(Information supplied Opens)

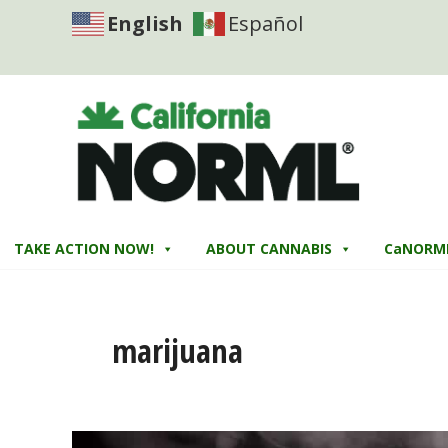
English
Español
TAKE ACTION NOW!
ABOUT CANNABIS
CaNORM
marijuana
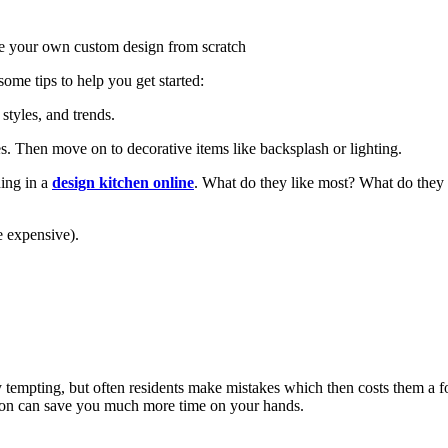
ate your own custom design from scratch
some tips to help you get started:
styles, and trends.
es. Then move on to decorative items like backsplash or lighting.
hing in a
design kitchen online
. What do they like most? What do they 
e expensive).
 tempting, but often residents make mistakes which then costs them a for
on can save you much more time on your hands.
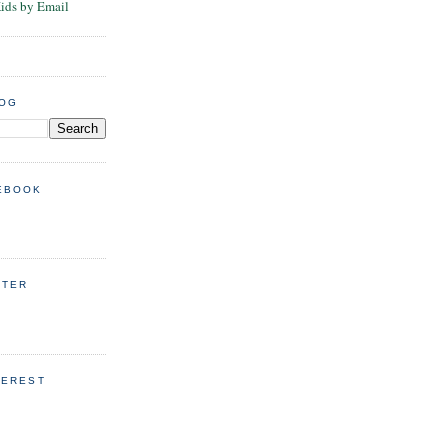
Kids by Email
LOG
EBOOK
TTER
TEREST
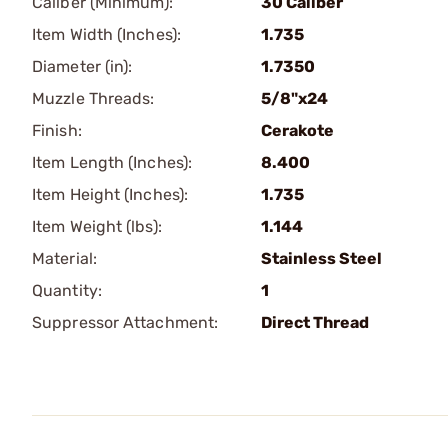
Caliber (Minimum):
30 Caliber
Item Width (Inches):
1.735
Diameter (in):
1.7350
Muzzle Threads:
5/8"x24
Finish:
Cerakote
Item Length (Inches):
8.400
Item Height (Inches):
1.735
Item Weight (lbs):
1.144
Material:
Stainless Steel
Quantity:
1
Suppressor Attachment:
Direct Thread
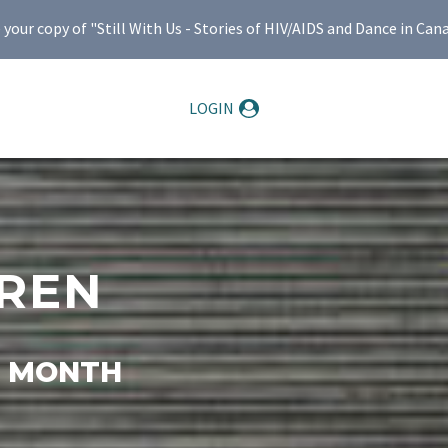
ur copy of "Still With Us - Stories of HIV/AIDS and Dance in Can
LOGIN
REN
E MONTH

(Information supplied Closes)

## What the task requires
Reproduce the records in full and leave the images behind.

## Answer below
English
Español
TAKE ACTION NOW!
ABOUT CANNABIS
CaNORM
marijuana
ate your own custom design from scratch
some tips to help you get started:
styles, and trends.
es. Then move on to decorative items like backsplash or lighting.
hing in a
design kitchen online
. What do they like most? What do they 
e expensive).
 tempting, but often residents make mistakes which then costs them a for
on can save you much more time on your hands.
Kids by Email
LOG
EBOOK
TTER
TEREST
Caliber (Minimum):
30 Caliber
Item Width (Inches):
1.735
Diameter (in):
1.7350
Muzzle Threads:
5/8"x24
Finish:
Cerakote
Item Length (Inches):
8.400
Item Height (Inches):
1.735
Item Weight (lbs):
1.144
Material:
Stainless Steel
Quantity:
1
Suppressor Attachment:
Direct Thread
ur copy of "Still With Us - Stories of HIV/AIDS and Dance in Can
LOGIN
REN
E MONTH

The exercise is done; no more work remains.